What volume of a 0.125 M solution of NaOH is needed to neutralize 25.0 mL of a 0.285 M solution of HCL

To find the volume of the NaOH solution needed to neutralize the HCl solution, we can use the concept of stoichiometry and the balanced chemical equation between NaOH and HCl.

The balanced chemical equation between NaOH and HCl is:
NaOH(aq) + HCl(aq) → NaCl(aq) + H2O(l)

From this equation, we can see that the stoichiometric ratio of NaOH to HCl is 1:1. This means that 1 mole of NaOH reacts with 1 mole of HCl.

First, we need to determine the number of moles of HCl in the given 25.0 mL of the 0.285 M HCl solution.

Molarity (M) is defined as moles of solute per liter of solution.

We can use the formula:
Molarity = moles of solute / volume of solution (in liters)

Rearranging the formula, we have:
moles of solute = Molarity × volume of solution (in liters)

Converting the volume from mL to liters:
25.0 mL = 25.0 / 1000 = 0.025 L

Plugging in the values into the formula:
moles of HCl = 0.285 M × 0.025 L = 0.007125 moles

Since the stoichiometric ratio is 1:1, we know that it will take the same number of moles of NaOH to neutralize the HCl.

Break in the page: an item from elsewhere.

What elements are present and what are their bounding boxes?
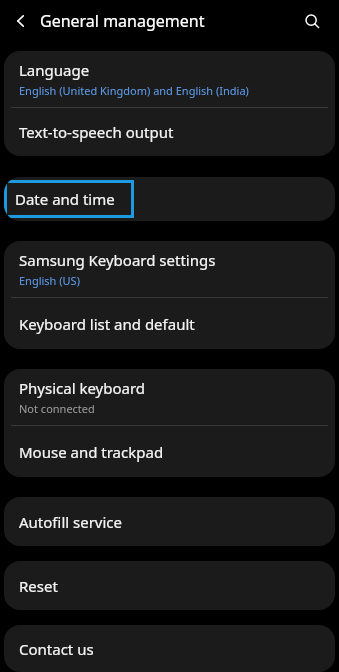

Now, we need to find the volume of the 0.125 M NaOH solution required to react with 0.007125 moles of NaOH.

Using the same formula:
moles of solute = Molarity × volume of solution (in liters)

Rearranging the formula to solve for the volume of the solution:
volume of solution (in liters) = moles of solute / Molarity

Plugging in the numbers:
volume of solution (in liters) = 0.007125 moles / 0.125 M = 0.057 L

Since the volume is in liters, we can convert it back to milliliters by multiplying by 1000:
volume of solution (in mL) = 0.057 L × 1000 = 57.0 mL

Therefore, 57.0 mL of the 0.125 M NaOH solution is needed to neutralize 25.0 mL of the 0.285 M HCl solution.

v * .125 = 25.0 mL * .285